Di sebuah hutan, hiduplah seekor Burung Gelatik berparuh merah. Ia sangat terkenal karena kecantikkannya. Karena kecantikkannya itulah, semua hewan di hutan memanggilnya Raden Galuh.



Suatu hari, datanglah seekor Burung kecil yang bernama Ingkling-Ingkling. Ia datang bermasud menyampaikanrtp nagapoker sebuah pesan dari seekor Burung Bangau yang bernama Buah Banu yang berniat ingin melamar Raden Galuh.

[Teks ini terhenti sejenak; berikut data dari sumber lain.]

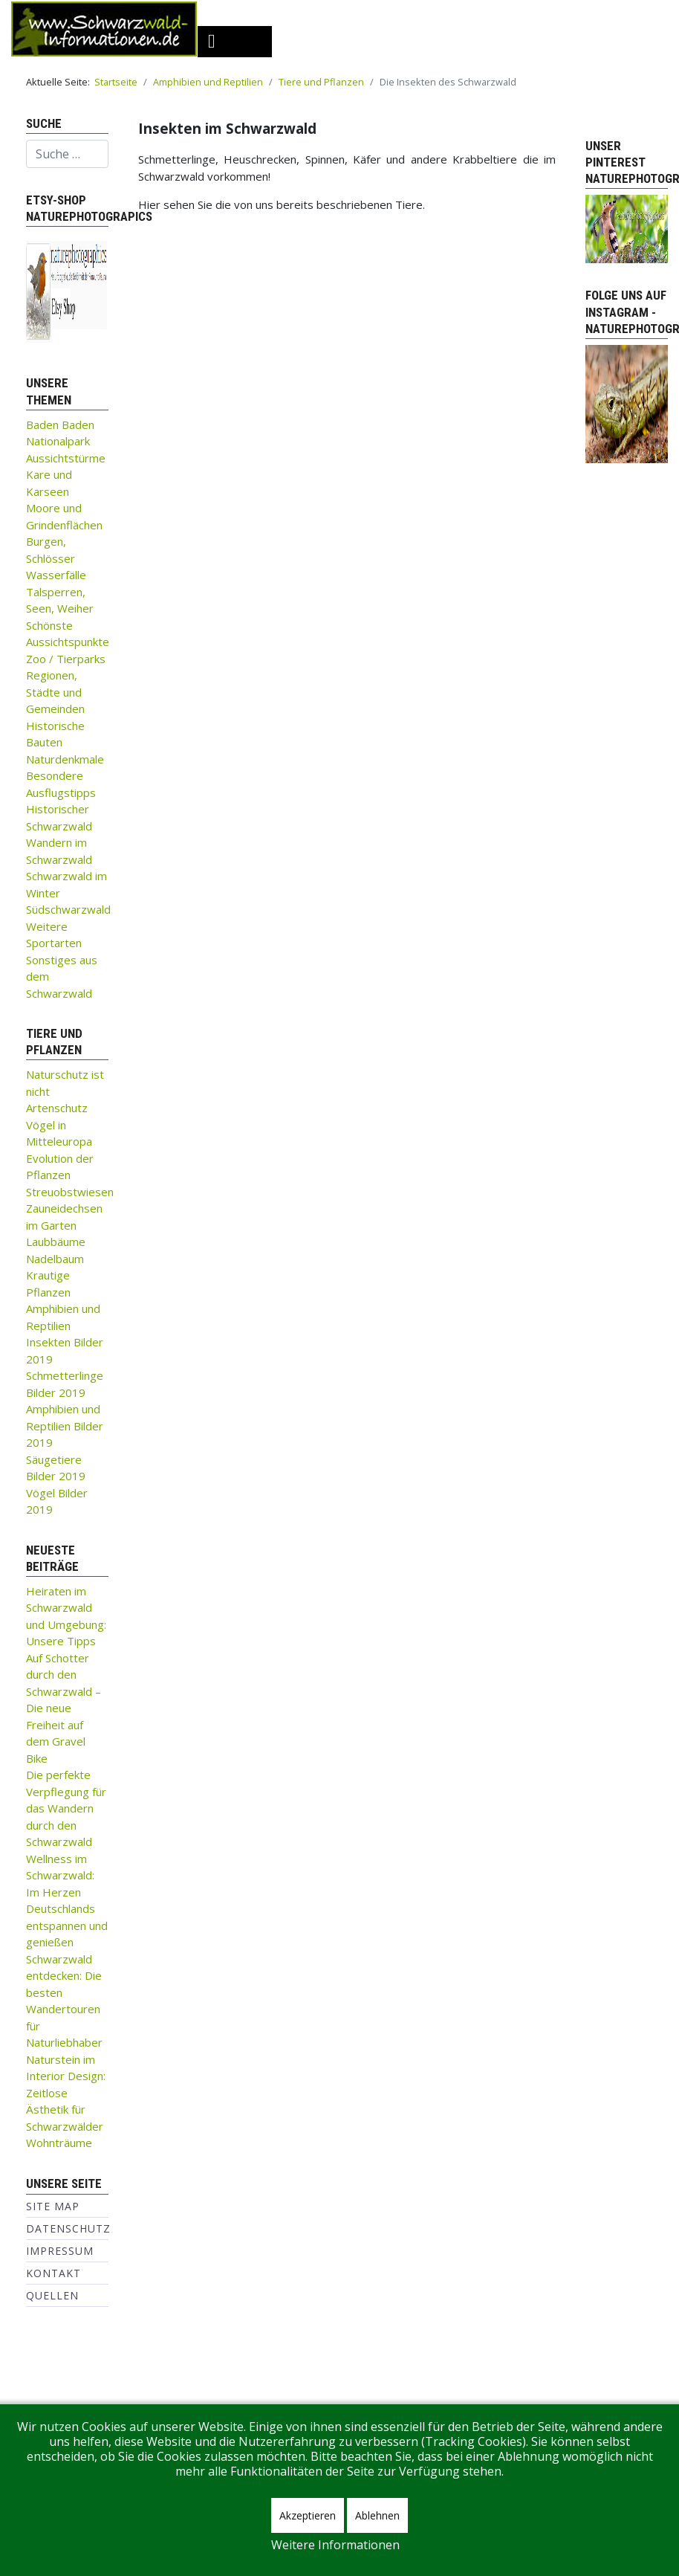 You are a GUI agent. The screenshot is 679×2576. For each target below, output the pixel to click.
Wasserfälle (56, 574)
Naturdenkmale (65, 759)
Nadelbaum (55, 1258)
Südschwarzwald (68, 909)
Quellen (52, 2295)
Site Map (52, 2206)
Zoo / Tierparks (65, 658)
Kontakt (53, 2273)
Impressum (60, 2251)
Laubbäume (55, 1241)
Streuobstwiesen (70, 1191)
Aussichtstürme (65, 458)
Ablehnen (377, 2515)
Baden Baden (60, 424)
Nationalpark (58, 440)
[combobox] (67, 154)
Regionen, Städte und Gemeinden (55, 692)
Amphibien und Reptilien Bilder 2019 (64, 1425)
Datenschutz (68, 2228)
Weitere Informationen (335, 2545)
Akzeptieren (307, 2515)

Raden Galuh yang sangat cantik. Kecantikanmu membuat semua hewan di hutan ini terpesona. Termasuk Buah Banu yang sangat gagah perkasa. Ia adalah salah satu hewan yang mengagumi kecantikanmu. Aku datang kesini dengan maksud, mewakili sahabat baikku Buah Banu untuk melamarmu.’’ Kata Ingkling-Ingkling menjelaskan maksudnya.

Mendengar yang dikatakan Ingkling-Ingkling tersebut, membuat Raden Galuh terdiam sangat lama. Ia ingin sekali menolak. Namun, ia mencari cara untuk menyampaikanrtv live slot penolakannya itu. Agar tidak membuat sang tamu tersinggung. Setelah terpikir cukup lama, akhirnya ia pun mulai berbicara.

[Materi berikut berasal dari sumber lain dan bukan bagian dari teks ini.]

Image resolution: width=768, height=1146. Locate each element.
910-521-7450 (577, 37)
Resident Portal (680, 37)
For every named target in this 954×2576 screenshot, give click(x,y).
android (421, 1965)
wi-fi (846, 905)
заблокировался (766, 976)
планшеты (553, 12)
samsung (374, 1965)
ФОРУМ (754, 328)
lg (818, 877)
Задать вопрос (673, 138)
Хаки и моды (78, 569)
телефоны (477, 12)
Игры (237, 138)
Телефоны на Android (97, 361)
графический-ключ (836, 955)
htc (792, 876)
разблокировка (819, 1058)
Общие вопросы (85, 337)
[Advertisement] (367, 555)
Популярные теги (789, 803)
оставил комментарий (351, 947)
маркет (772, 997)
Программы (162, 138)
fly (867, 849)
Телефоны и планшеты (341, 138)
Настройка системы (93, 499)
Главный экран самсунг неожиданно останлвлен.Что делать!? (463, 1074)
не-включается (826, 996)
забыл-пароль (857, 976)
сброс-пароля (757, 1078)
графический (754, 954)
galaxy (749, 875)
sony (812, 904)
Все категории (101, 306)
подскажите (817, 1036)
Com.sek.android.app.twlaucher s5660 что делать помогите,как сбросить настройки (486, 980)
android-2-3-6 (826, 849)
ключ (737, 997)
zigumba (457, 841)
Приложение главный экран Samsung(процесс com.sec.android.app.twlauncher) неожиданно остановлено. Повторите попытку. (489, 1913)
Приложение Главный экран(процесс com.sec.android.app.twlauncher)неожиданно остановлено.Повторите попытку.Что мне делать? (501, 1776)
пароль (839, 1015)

‘’ Ingkling-Ingkling temanku, lihatlah tubuhku ini sangat kecil dan mungil. Bagaimana mungkin aku akan menikah dengan Burung Bangau yang tinggi dan besar? Jadi, jika Buah Banu sahabatmu berniat untuk menjadikanku istrinya. Ia harus bersedia untuk memotong kedua kakinya.’’ Ujar Raden Galuh.

Mendengar jawaban Raden Galuh. Ingkling-Ingkling pun pulang untuk memberitahukan permintaan yang diajukan Raden Galuh kepada Buah Banu. Mendengar permintaan itu Buah Banu akhirnya, bersedia untuk memotong kakinya. Ingkling-Ingkling pun kembali menemui Raden Galuh untuk menyampaikan permintaannya itu sudah terpenuhi.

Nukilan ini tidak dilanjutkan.